I blink at him. Hard. Once. Twice. Then again, because there are two Lucas standing in front of me and they’re both smirking. “Why are there two of you,” I mutter, leaning a little too much into the wall because the floor is doing a wave-motion thing that absolutely shouldn’t be legal.

Luca tilts his head, pouting in exaggerated sympathy. “Poor baby. Can’t walk straight without your fix?” He clicks his tongue. “Kai really should teach you moderation.”

And then he leans in closer—too close—until I’m breathing in warm skin and expensive soap and the faint metallic scent of blood dried under his nails.

“Tell me something,” he whispers, voice sweet. “Are you playing with my daddy?”

I blink again. Real slow. I try to line up the two copies of him until they overlap. It almost works. “Your who?” I ask, because the words don’t make sense. Nothing makes sense. My brain is a fucking carousel and Luca is the horse that won’t stop spinning.

Luca scoffs like I’m the dumbest thing he’s smelled all week. “Daddy, pretty boy. Doctor Death.” His smile widens, sharp. “Kai. Mine.”

I stare at him. Then at the hallway. Then at him again.“…You call Kai Daddy?” I ask, because surely—even in my state—that’s the more important question.

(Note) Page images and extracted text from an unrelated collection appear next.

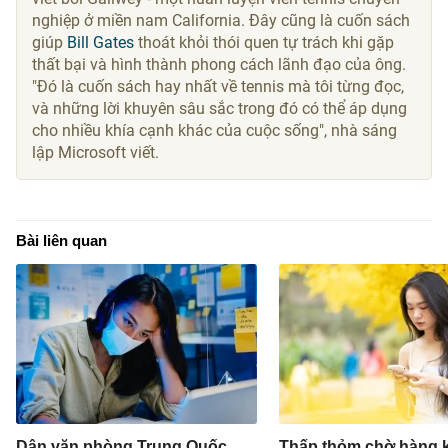
nghiệp ở miền nam California. Đây cũng là cuốn sách
giúp
Bill Gates
thoát khỏi thói quen tự trách khi gặp
thất bại và hình thành phong cách lãnh đạo của ông.
"Đó là cuốn sách hay nhất về tennis mà tôi từng đọc,
và những lời khuyên sâu sắc trong đó có thể áp dụng
cho nhiều khía cạnh khác của cuộc sống", nhà sáng
lập Microsoft viết.
Bài liên quan
Dân văn phòng Trung Quốc
Thấp thỏm chờ hàng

His eyes narrow. “Obviously.” Then he presses one manicured finger to my chin, tilting my head up. “But you? You crawling into his container? You kneeling at his feet? That’s my game, sweetheart. I don’t share.”

I snort. Or try to snort. It comes out more like a stumbling laugh caught in molasses. “I wasn’t—”My brain stutters. Reboots.“—not like that.”

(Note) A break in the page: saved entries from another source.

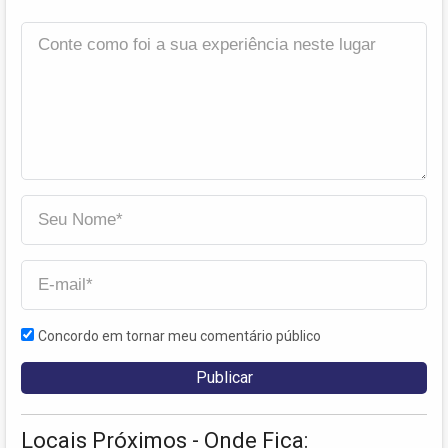
Concordo em tornar meu comentário público
Locais Próximos - Onde Fica:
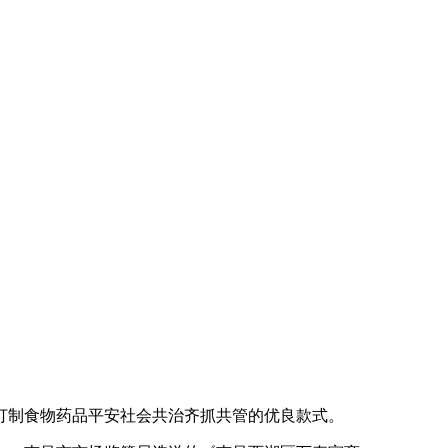
制食物药品平安社会共治齐抓共管的优良款式。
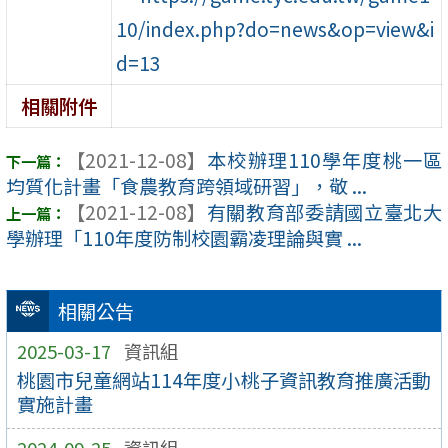
10/index.php?do=news&op=view&i
d=13
相關附件
【2021-12-08】
本校辦理110學年度桃一區
均質化計畫「食農教育跨領域研習」，敬 ...
【2021-12-08】
有關教育部委請國立臺北大
學辦理「110年度防制校園霸凌理論與實 ...
相關公告
2025-03-17
資訊組
桃園市兒童網站114年度小桃子資訊教育推廣活動
實施計畫
2024-09-25
資訊組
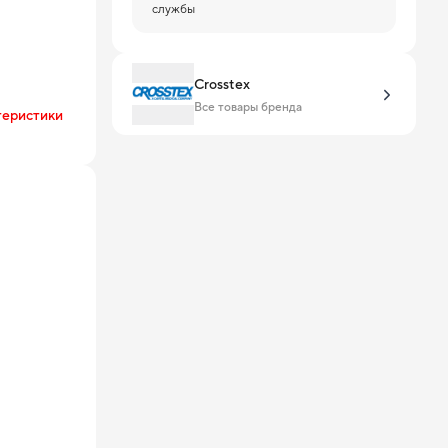
службы
Crosstex
Все товары бренда
теристики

Luca looks me over, slowly, like he’s assessing damage. Or competition. “Mhm. Funny. You smell like his drugs.” His hand drops from my chin to my chest, tapping once over my sternum. “And his disappointment.”

I try to swat his hand away. I miss. Completely. Probably hit air. Or one of the duplicate Lucas. “Go away,” I mumble, which is pathetic even to my own ears.

“Oh, absolutely not.” Luca steps forward, forcing me back against the wall.

His smile is pretty enough to kill someone.

“See, junkie, I like my chaos controlled. Mine. And you—” he drags his finger down the center of my chest, slow enough to raise goosebumps I can’t deny— “you’re fucking with the ecosystem. ”

“I didn’t do anything,” I protest, but it comes out slurred and soft. “Kai just—he just helped. That’s it.”

Luca laughs, a bright, delighted sound that somehow feels like being stabbed with glitter. “And you think he helps for free?” he says, tapping my cheek with two fingers. “Everyone here belongs to someone. You might want to pick carefully.”

My stomach flips and the hallway tilts again.

Then—like a thunderclap—footsteps.

Heavy. Purposeful. Familiar.

Luca’s eyes flick past me toward the sound, and his grin turns wicked. “Speaking of ownership…”

A shadow falls over us. A presence. A gravity that makes the air shift.

I don’t even need to turn around to know.

Rafe.

And I am very high, still leaning against Luca, still smelling like Kai’s drugs and shame.

Perfect.

Rafe’s voice hits the hallway like a gunshot made of gravel and hell. “KAI! Get your feral dog off my feral dog!”